Out & About …

… on the North York Moors, or wherever I happen to be.

The Curlew

I’ve been wanting to snap a photo of a curlew for ages. They are the shyest of birds. I have seen them often on the moors but usually taking flight if I get any closer than 50m or so. This morning though I was cycling along a lane when I spotted one perched on a dry stone wall not 5m away. I stopped, it took off, circled me and landed 20m away on the moor side of the lane. It’s mate appeared. Their nest must have been close by.

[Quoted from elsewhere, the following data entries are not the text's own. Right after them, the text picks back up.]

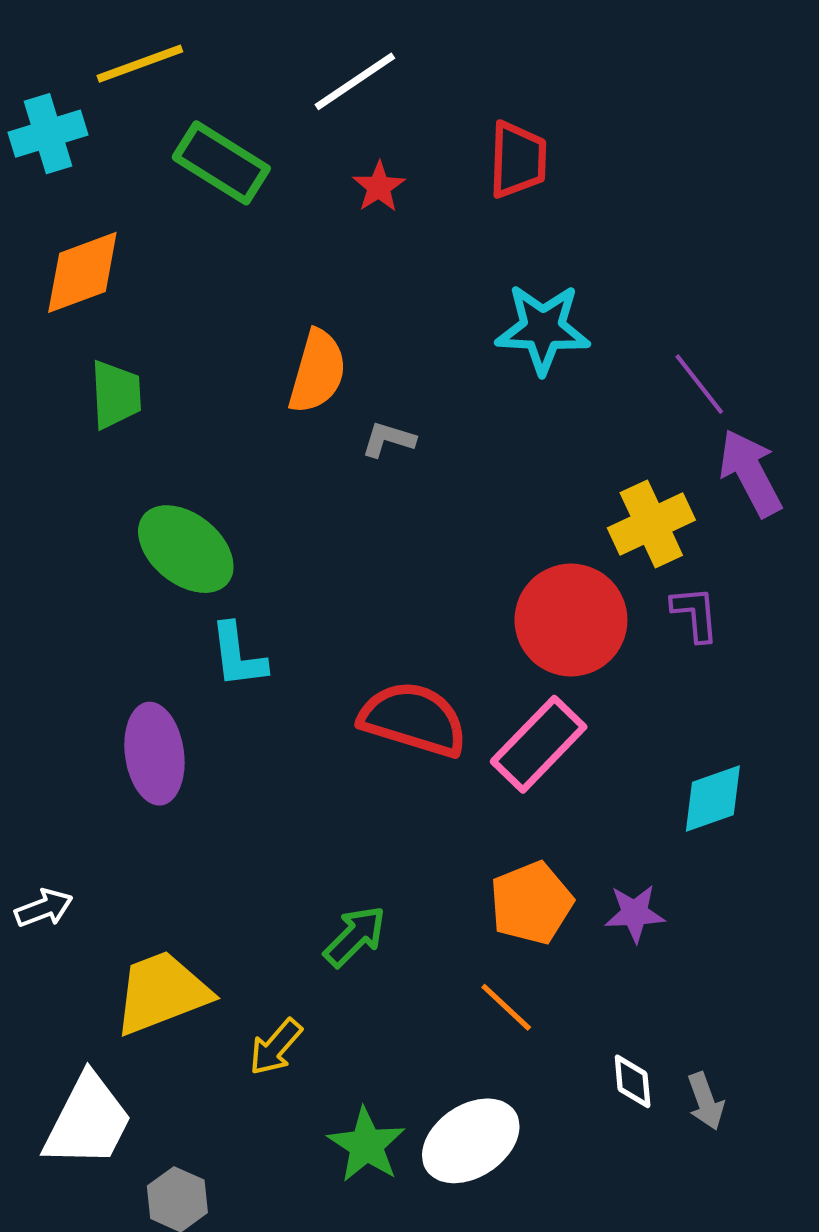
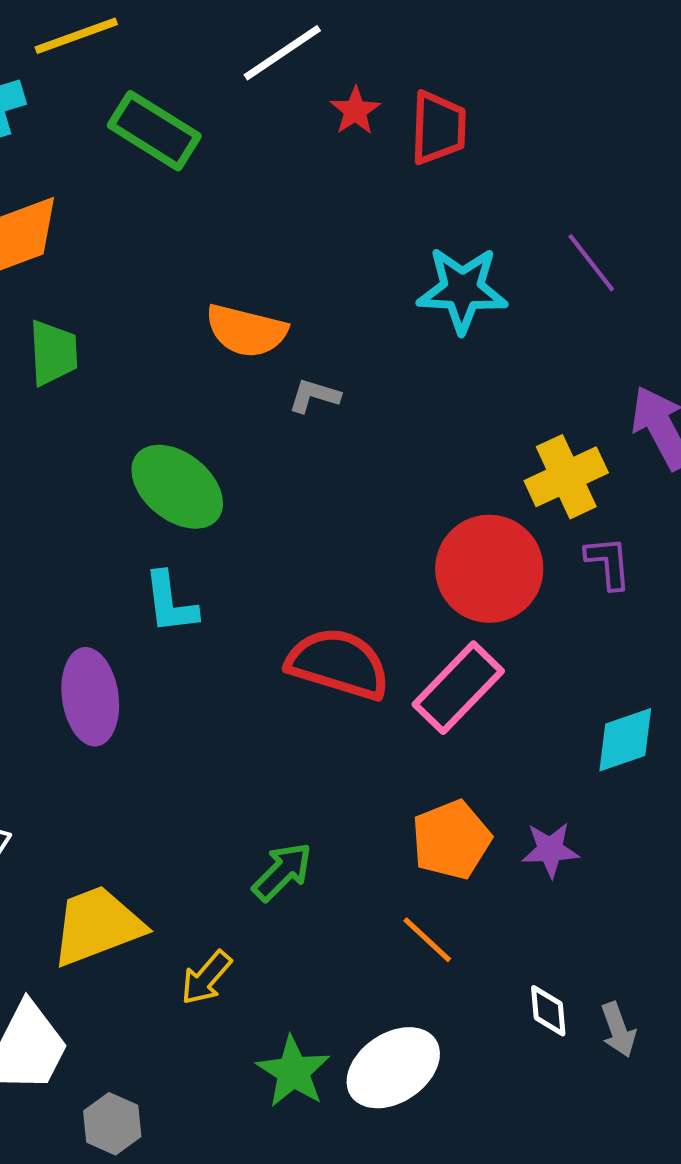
red star: (379, 187) -> (355, 111), moved
orange semicircle: (317, 372) -> (246, 331), turned 88
purple line: (699, 384) -> (591, 263), moved
green ellipse: (186, 549) -> (177, 487), moved

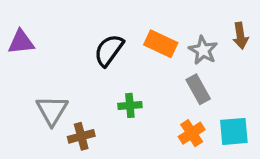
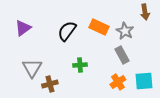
brown arrow: (240, 36) -> (145, 12), moved
purple triangle: (21, 42) -> (23, 28), moved, turned -30

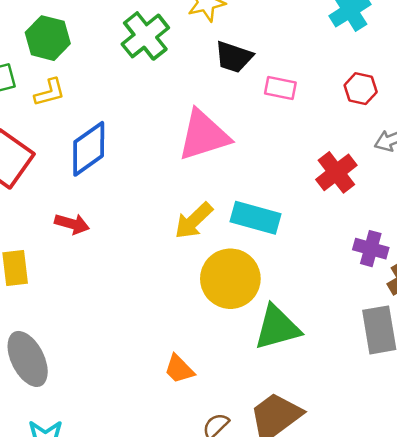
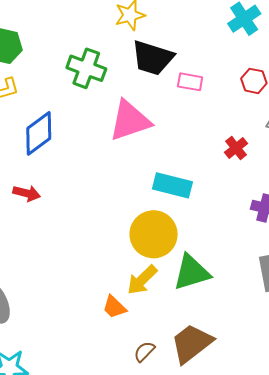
green cross: (145, 36) -> (86, 68), moved, turned -30
black trapezoid: (234, 57) -> (152, 58), size x1.4
red cross: (336, 172) -> (236, 148), size x0.7
yellow arrow: (194, 221) -> (142, 280), moved

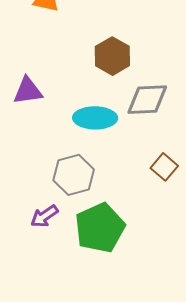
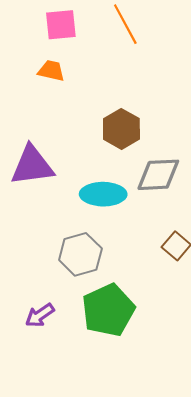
purple triangle: (28, 91) -> (32, 166), size x1.4
purple arrow: (44, 216) -> (40, 315), moved

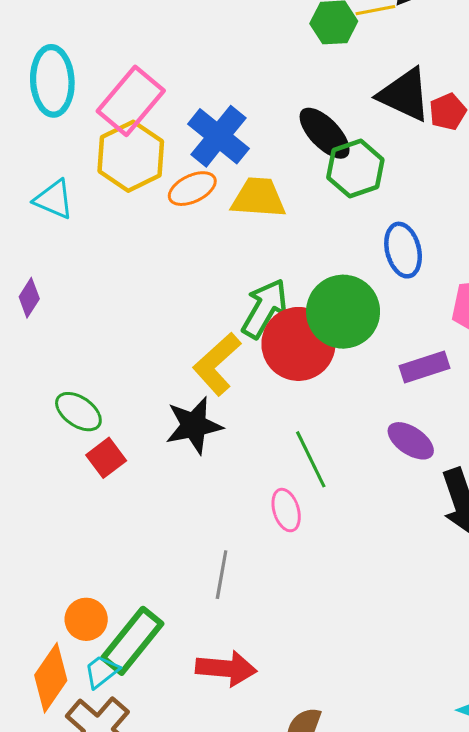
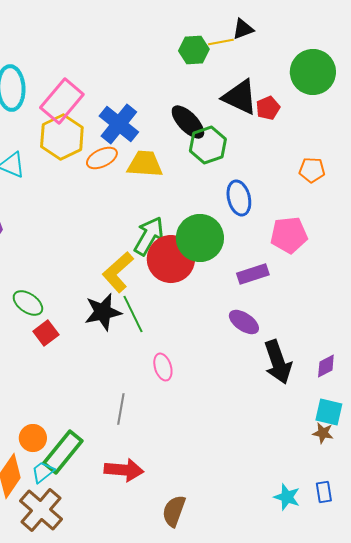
green line: (311, 459) -> (133, 314), moved

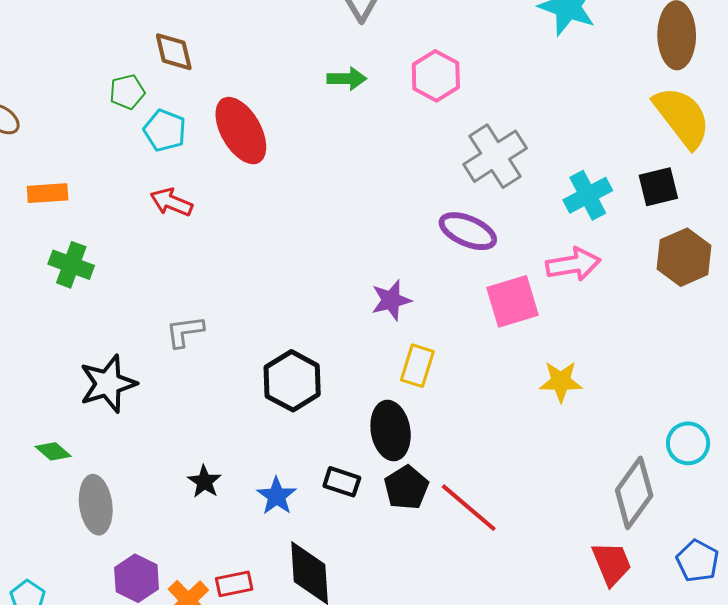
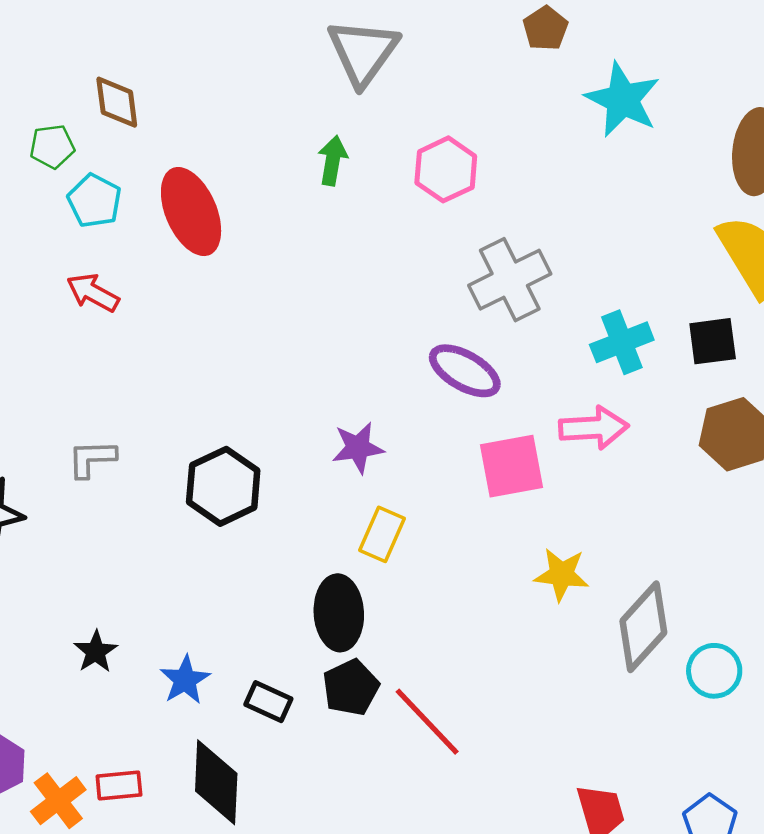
green arrow: (347, 79) -> (333, 160), turned -87
black hexagon: (292, 381) -> (223, 486), moved
black rectangle: (342, 482) -> (268, 702), moved
gray diamond: (634, 493) -> (643, 627), moved

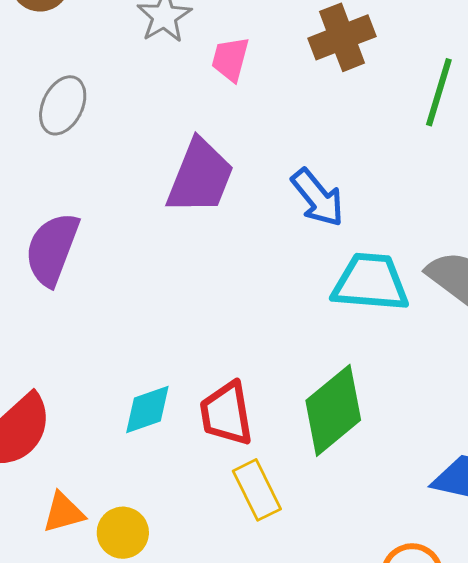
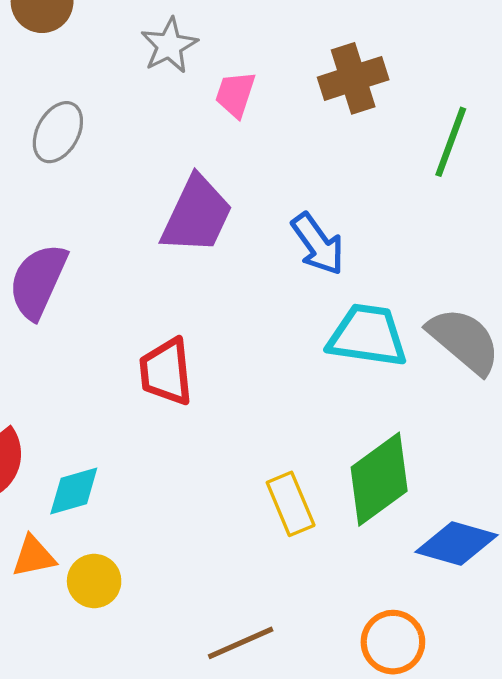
cyan diamond: (147, 410) -> (74, 491), moved
green diamond: (333, 410) -> (379, 479), moved
red trapezoid: (226, 414) -> (166, 372), moved
yellow rectangle: (257, 490) -> (291, 504), moved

Curlews are the iconic wader bird of the moors but populations have been declining mainly due to the loss and degradation of principle habitat, semi-natural grassland and moorland. It is on the Red List of the UK’s most endangered birds. Without doubt, curlew nests and chicks are very vulnerable to predation by crows and foxes and the trapping and shooting of these predators on moorland managed exclusively for grouse shooting undoubtably benefit curlews and other ground nesting birds. As the shooting estates are so quick to point out. The drying out of the moors through climate change will unquestionably impact the small invertebrates, the curlew’s food source. It seems to me that the draining and burning of heather moorland must surely have the same effect on these invertebrates. Something on which the estates are not surprisingly silent.

The scientific name for the curlew is ‘Numenius arquata‘. ‘Numenius‘ comes from two Greek words, ‘neos‘ meaning new and ‘mene‘ for moon, or ‘new moon‘, a reference to its slender curved bill. ‘Arquata‘ also alludes to the curve of the bill, it’s from Latin for an archery bow. It is said the English name for the curlew comes from its call ‘cur-lee‘ but I do like the old Scottish nameWhaup‘.

No location marker on the map today. I wouldn’t want to give the shooting estate any extra knowledge they could spin. The only clue I’ll give is that it is not a million miles from my house.